* What the task requires:
Please work out how many of the lines below include "Dufferin". Only the number should be given.

Source records:

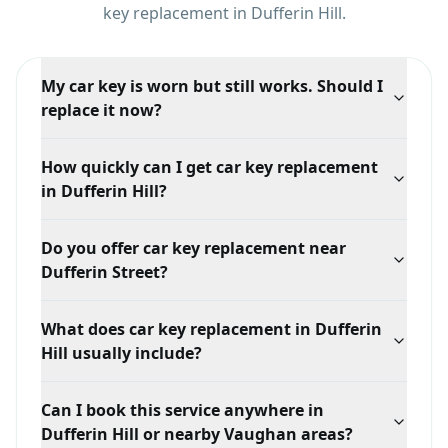
key replacement
in
Dufferin Hill
.
My car key is worn but still works. Should I
replace it now?
Yes, that is the cheapest moment to act. While a
How quickly can I get car key replacement
working key exists we can duplicate it quickly. Once it
in Dufferin Hill?
fails completely, the job becomes generating a key
from scratch, which costs more.
Response time depends on your exact location in
Do you offer car key replacement near
Dufferin Hill, traffic, and technician availability, but we
Dufferin Street?
prioritize mobile dispatch and confirm the ETA when
you call.
Yes. We serve Dufferin Hill broadly, including areas
What does car key replacement in Dufferin
around Dufferin Street and Clark Avenue West, with
Hill usually include?
mobile locksmith support tailored to this service.
A typical car key replacement visit in Dufferin Hill
Can I book this service anywhere in
starts with an on-site assessment of the lock, door, or
Dufferin Hill or nearby Vaughan areas?
vehicle involved. From there the work usually covers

* Exercise result:
9